— Task to complete —
Output only these lines, set down exactly: the one containing "<instances>...</instances> (empty list" and each line after it through the end of the records.

::::::

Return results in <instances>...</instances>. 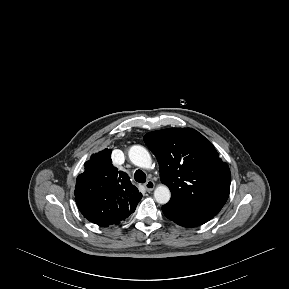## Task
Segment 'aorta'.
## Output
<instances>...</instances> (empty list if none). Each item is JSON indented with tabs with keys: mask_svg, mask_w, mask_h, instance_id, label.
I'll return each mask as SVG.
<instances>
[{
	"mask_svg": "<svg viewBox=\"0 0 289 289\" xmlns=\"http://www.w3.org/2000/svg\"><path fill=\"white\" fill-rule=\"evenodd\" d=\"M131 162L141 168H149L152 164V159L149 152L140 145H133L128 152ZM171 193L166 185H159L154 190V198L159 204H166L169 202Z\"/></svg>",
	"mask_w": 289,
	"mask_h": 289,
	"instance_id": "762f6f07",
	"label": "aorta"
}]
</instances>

::::::

— The answer —
<instances>...</instances> (empty list if none). Each item is JSON indented with tabs with keys: mask_svg, mask_w, mask_h, instance_id, label.
I'll return each mask as SVG.
<instances>
[{
	"mask_svg": "<svg viewBox=\"0 0 289 289\" xmlns=\"http://www.w3.org/2000/svg\"><path fill=\"white\" fill-rule=\"evenodd\" d=\"M131 162L141 168H149L152 164V159L149 152L140 145H133L128 152ZM171 193L166 185H159L154 190V198L159 204H166L169 202Z\"/></svg>",
	"mask_w": 289,
	"mask_h": 289,
	"instance_id": "762f6f07",
	"label": "aorta"
}]
</instances>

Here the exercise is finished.